Однако очень скоро выяснилось, что пристроиться в номер вдвоем – задача не из легких.
Где-то нужен был парень, где-то девушка. К тому же, брать в номер мужа и жену многие опасались – в цирковых интригах, подсиживаниях и бесконечных междоусобицах это всегда нежелательная коалиция. Все они были рабами на плантациях главка. Вернее, добровольными крепостными. И уйти от крепостника могли только в бесприютную голодную свободу – на улицу, в никуда.
Несколько раз им предлагали совсем бросовые номера. Они отказывались. И чиновники главка при виде этой самонадеянной парочки уже теряли терпение.
Так промотались все лето, совсем уже отчаялись. И 26 августа, в День советского цирка, в очередной раз потащились в художественный отдел.

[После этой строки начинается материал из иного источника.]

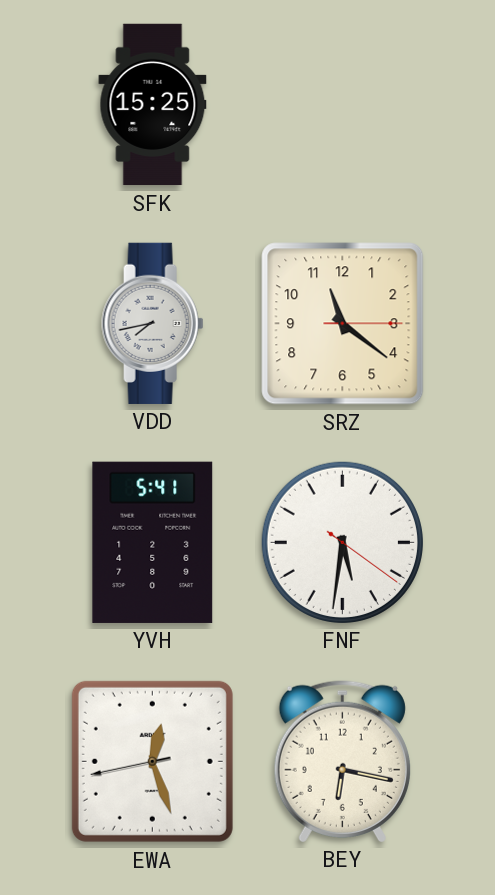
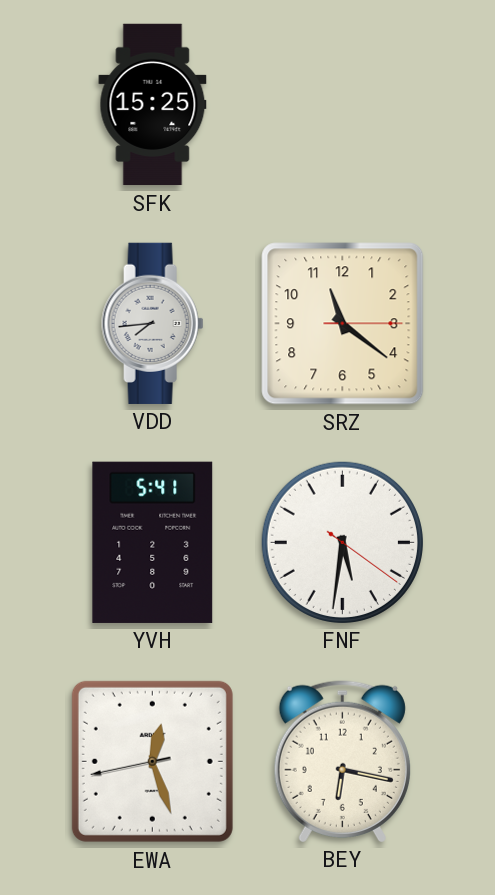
VDD: 7:43 -> 7:44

Володька отговаривал, говорил, что идти бесполезно, что в этом логове шакалов с утра уже все гудят, праздник отмечают… Но Анна допила кефир, сполоснула бутылку под краном (стеклотара была дополнительной статьей дохода у троцкистов) и твердо сказала:
– Надень выходные брюки. Пойдем. В главке действительно все были на одной ноге – кто уже ушел, кто «вот-вот» собирался. За столами и на столах сидели какие-то случайные люди, кто-то курил, кто-то анекдоты травил. Альбина Константиновна – колобок с изрытым оспинами лицом, та, что гоняла их все эти месяцы, как драных котов с дачной веранды, накладывала свежий слой губной помады на свои неприлично вывернутые губы. Накручивала диск телефонного аппарата и кричала кому-то в трубку:
– Владимир Иваны-ы-ыч! Снимай штаны на ны-ы-чь! – Видать, успела приложиться за ради праздника.
– А может, у вас на проволоке или на канате для нас что-нибудь найдется?
Почему Анна спросила про канат? Просто услышала некий мысленный текст, довольно внятный, что проговаривала про себя женщина за соседним столом – беременная, лица не видно, голову наклонила к листу, что-то старательно пишет…
Услышав заданный Анной вопрос, женщина подняла голову, внимательно посмотрела на них обоих. И, видать, они показались ей симпатичными: совсем молоденькие, а значит, не спившиеся, увлеченные.
– Ребята, – сказала она, – а хотите сами готовый номер взять? Канат с переходными лестницами?
У нее было такое славное, в веснушках, лицо, маленькие пухлые руки, которыми она то и дело всплескивала, словно искала в воздухе потерянный балансир.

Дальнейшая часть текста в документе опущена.